__DATA RECORDS__
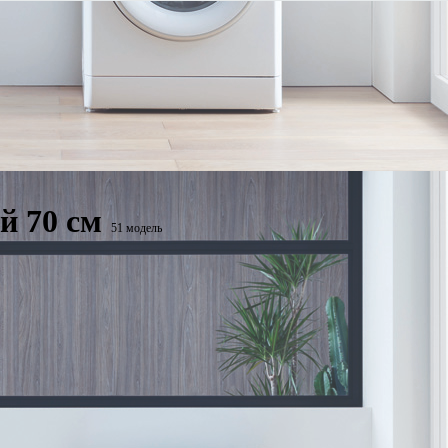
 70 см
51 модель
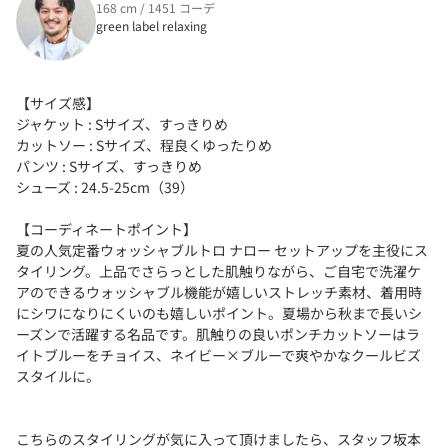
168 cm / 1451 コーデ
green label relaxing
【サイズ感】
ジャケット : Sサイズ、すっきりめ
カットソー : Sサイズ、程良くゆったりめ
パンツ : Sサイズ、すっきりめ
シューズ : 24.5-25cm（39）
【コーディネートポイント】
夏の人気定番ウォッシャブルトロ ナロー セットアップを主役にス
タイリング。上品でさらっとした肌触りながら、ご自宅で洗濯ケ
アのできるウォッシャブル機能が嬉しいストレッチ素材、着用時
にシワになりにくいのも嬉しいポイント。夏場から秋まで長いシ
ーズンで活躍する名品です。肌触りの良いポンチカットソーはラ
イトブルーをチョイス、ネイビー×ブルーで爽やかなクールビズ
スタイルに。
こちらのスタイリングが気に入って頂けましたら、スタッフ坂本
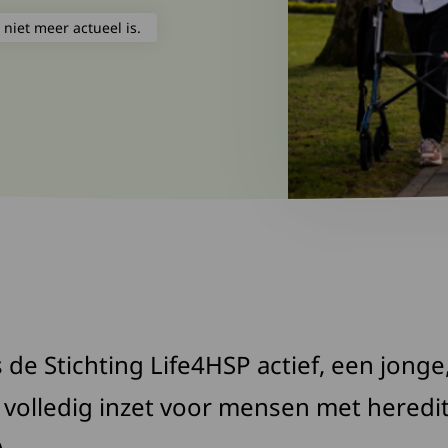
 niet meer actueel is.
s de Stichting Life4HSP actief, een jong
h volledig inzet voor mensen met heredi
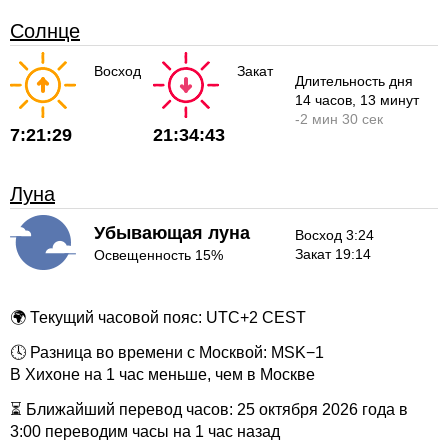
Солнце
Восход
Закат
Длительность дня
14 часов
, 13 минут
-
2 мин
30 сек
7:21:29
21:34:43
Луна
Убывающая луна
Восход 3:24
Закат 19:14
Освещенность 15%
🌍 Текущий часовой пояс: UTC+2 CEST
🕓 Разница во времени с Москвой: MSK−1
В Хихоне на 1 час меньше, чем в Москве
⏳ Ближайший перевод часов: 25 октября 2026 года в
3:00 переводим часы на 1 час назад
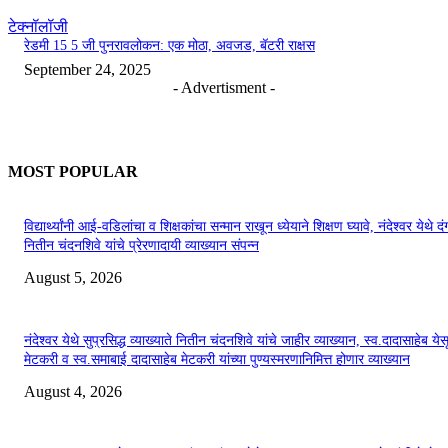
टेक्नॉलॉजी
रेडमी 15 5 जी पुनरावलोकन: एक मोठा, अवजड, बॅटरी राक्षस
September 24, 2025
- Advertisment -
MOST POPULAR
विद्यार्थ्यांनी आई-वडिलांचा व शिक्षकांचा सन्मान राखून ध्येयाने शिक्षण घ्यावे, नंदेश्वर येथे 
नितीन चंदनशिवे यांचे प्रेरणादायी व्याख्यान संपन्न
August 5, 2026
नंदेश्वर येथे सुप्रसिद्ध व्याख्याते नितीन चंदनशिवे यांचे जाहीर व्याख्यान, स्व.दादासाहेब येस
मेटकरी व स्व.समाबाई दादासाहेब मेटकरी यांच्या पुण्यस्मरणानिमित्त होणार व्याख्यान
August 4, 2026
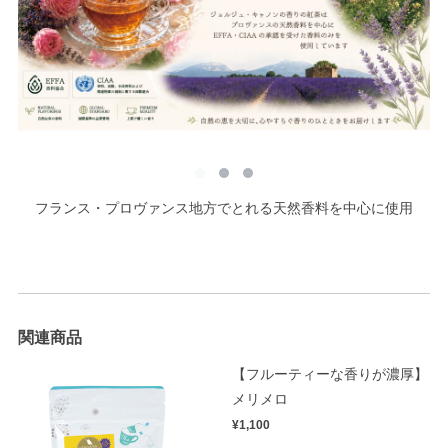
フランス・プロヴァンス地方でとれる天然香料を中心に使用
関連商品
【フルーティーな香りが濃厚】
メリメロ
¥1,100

---

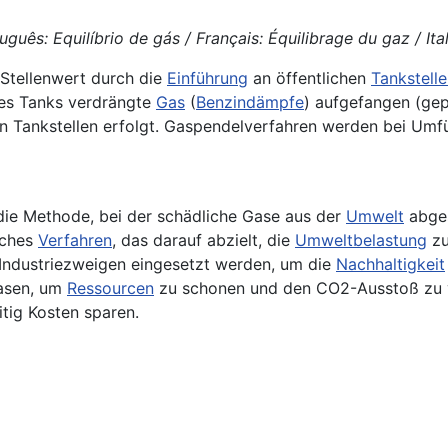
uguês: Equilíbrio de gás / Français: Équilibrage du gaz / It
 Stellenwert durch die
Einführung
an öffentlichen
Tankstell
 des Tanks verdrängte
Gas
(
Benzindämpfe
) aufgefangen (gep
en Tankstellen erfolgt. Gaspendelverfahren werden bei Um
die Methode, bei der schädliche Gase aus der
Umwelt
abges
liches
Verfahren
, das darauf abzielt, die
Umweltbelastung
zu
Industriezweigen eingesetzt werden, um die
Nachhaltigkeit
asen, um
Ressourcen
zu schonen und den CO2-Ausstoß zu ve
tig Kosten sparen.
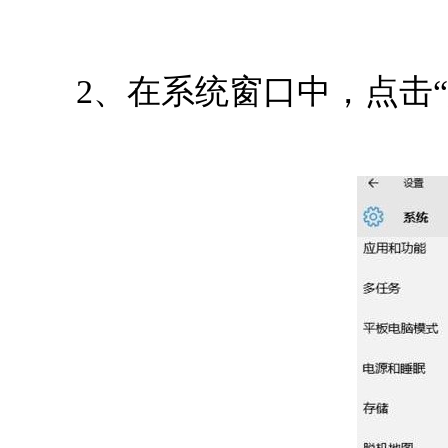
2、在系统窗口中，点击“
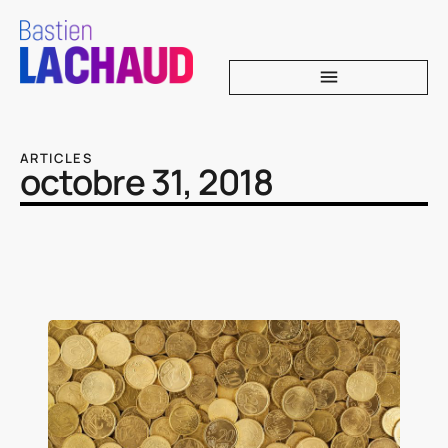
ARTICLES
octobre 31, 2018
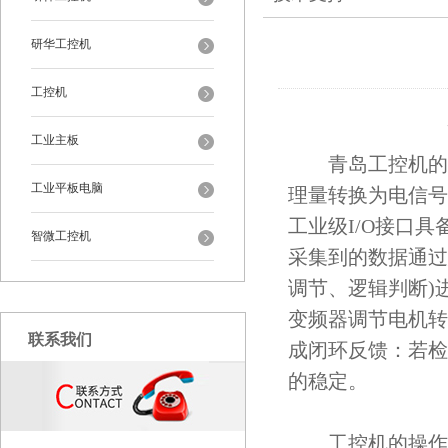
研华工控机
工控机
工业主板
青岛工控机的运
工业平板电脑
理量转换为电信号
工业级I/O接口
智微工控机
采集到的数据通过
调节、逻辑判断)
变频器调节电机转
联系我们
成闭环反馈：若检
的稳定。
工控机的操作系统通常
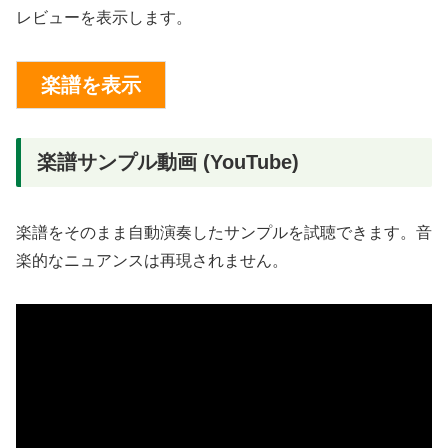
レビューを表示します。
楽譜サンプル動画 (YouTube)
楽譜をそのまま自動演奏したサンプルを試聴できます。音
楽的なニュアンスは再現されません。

__PROMPT__
Find and show each line of the listing with the word "Sサイズ".

__ANSWER FOR THIS EXERCISE__
ジャケット : Sサイズ、すっきりめ
カットソー : Sサイズ、程良くゆったりめ
パンツ : Sサイズ、すっきりめ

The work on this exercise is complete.